U.S. shale producers have added millions of barrels to global crude supply in recent years, but that does not mean they can quickly replace barrels lost from weekend attacks on Saudi Aramco facilities, energy experts said.
Shale producers this year have been cutting budgets and workers and trimming production goals after years of heavy spending. They remain under intense pressure from investors to restrain spending and return money to shareholders through buybacks and dividends rather than expand drilling.
Shale is a short-cycle oil supply – one able to add or reduce production relatively quickly. Producers will see increased demand, especially from Asian buyers. But producers need 90 to 180 days to drill, complete and bring new production online.
There are about 1,000 Permian wells that have been drilled but not completed or hooked up to pipelines, said Bernadette Johnson, vice president of market intelligence at consultants Enverus.
Shale “cannot simply open up the spigot,” she said, adding: “The infrastructure simply isn’t there yet to get it to the coast.”

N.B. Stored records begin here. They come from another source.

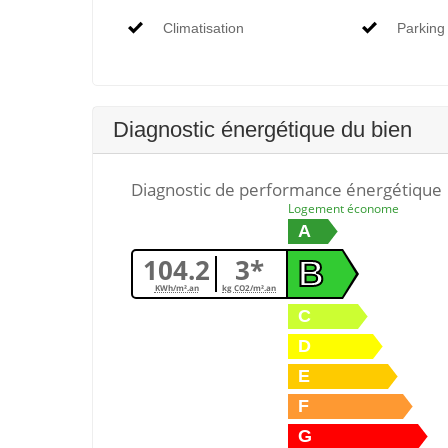
Climatisation
Parking
Diagnostic énergétique du bien
Diagnostic de performance énergétique
Logement économe
A
104.2
3*
B
KWh/m².an
kg CO2/m².an
C
D
E
F
G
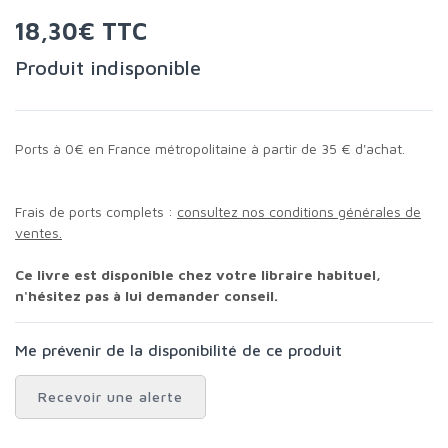
18,30€ TTC
Produit indisponible
Ports à 0€ en France métropolitaine à partir de 35 € d'achat.
Frais de ports complets :
consultez nos conditions générales de
ventes.
Ce livre est disponible chez votre libraire habituel,
n'hésitez pas à lui demander conseil.
Me prévenir de la disponibilité de ce produit
Recevoir une alerte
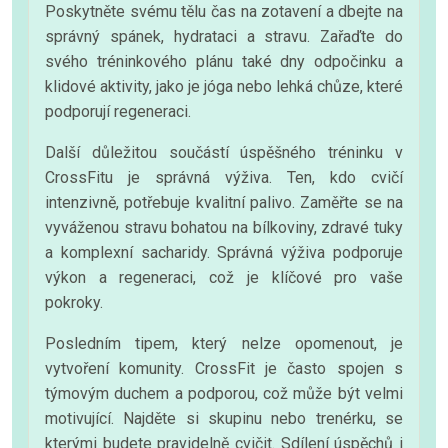
Poskytněte svému tělu čas na zotavení a dbejte na
správný spánek, hydrataci a stravu. Zařaďte do
svého tréninkového plánu také dny odpočinku a
klidové aktivity, jako je jóga nebo lehká chůze, které
podporují regeneraci.
Další důležitou součástí úspěšného tréninku v
CrossFitu je správná výživa. Ten, kdo cvičí
intenzivně, potřebuje kvalitní palivo. Zaměřte se na
vyváženou stravu bohatou na bílkoviny, zdravé tuky
a komplexní sacharidy. Správná výživa podporuje
výkon a regeneraci, což je klíčové pro vaše
pokroky.
Posledním tipem, který nelze opomenout, je
vytvoření komunity. CrossFit je často spojen s
týmovým duchem a podporou, což může být velmi
motivující. Najděte si skupinu nebo trenérku, se
kterými budete pravidelně cvičit. Sdílení úspěchů i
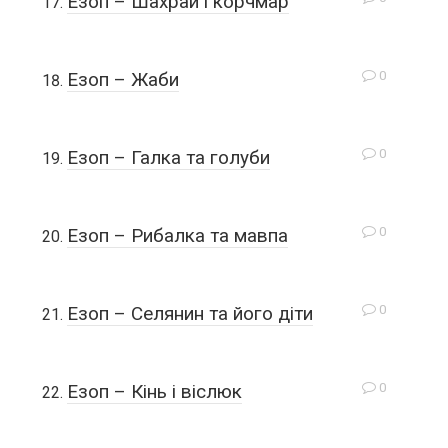
Езоп – Шахрай і корчмар
0
Езоп – Жаби
0
Езоп – Галка та голуби
0
Езоп – Рибалка та мавпа
0
Езоп – Селянин та його діти
0
Езоп – Кінь і віслюк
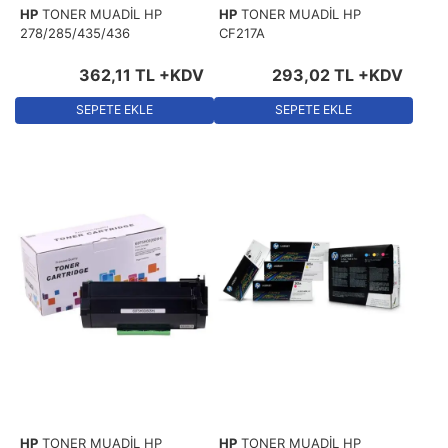
HP
TONER MUADİL HP
HP
TONER MUADİL HP
278/285/435/436
CF217A
362
,
11
TL
+KDV
293
,
02
TL
+KDV
SEPETE EKLE
SEPETE EKLE
HP
TONER MUADİL HP
HP
TONER MUADİL HP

Representatives for Exxon Mobil Corp, Royal Dutch Shell and Chevron Corp, which all produce shale, declined to comment on the potential impact on their operations.
If the attacks lead to sustained U.S. oil prices in the mid-$60-a-barrel range, it could cause U.S. output to grow by about 2 million barrels per day (bpd) next year, from about 1 million bpd this year, Johnson said.
U.S. oil companies could see some benefit. The strikes in Saudi Arabia knocked out oil-processing facilities and production at the Khurais oilfield, which produces a light oil similar to what shale producers offer.
The Eagle Ford Shale field in South Texas has the ability to add to supplies and prices in the mid-$60s would cause companies operating there to add rigs gradually. Still, its ultralight, sweet barrels are not similar enough to be a good substitute for lost Arab Light oil, Johnson said.
Shale producers generally could use the expected jump in crude prices to add hedges, or contracts that lock in future prices, allowing them to capture some of the expected price increases, said Matt Portillo, managing director at investment bank Tudor, Pickering, Holt & Co.
“Producers will take the higher prices and essentially bank that to balance-sheet repair or to accelerating shareholder returns,” Portillo said.
U.S. oil companies operating in the Permian Basin will not “be changing their plans this week based on what happened in Saudi Arabia,” said Andy Lipow, president of consultancy Lipow Oil Associates.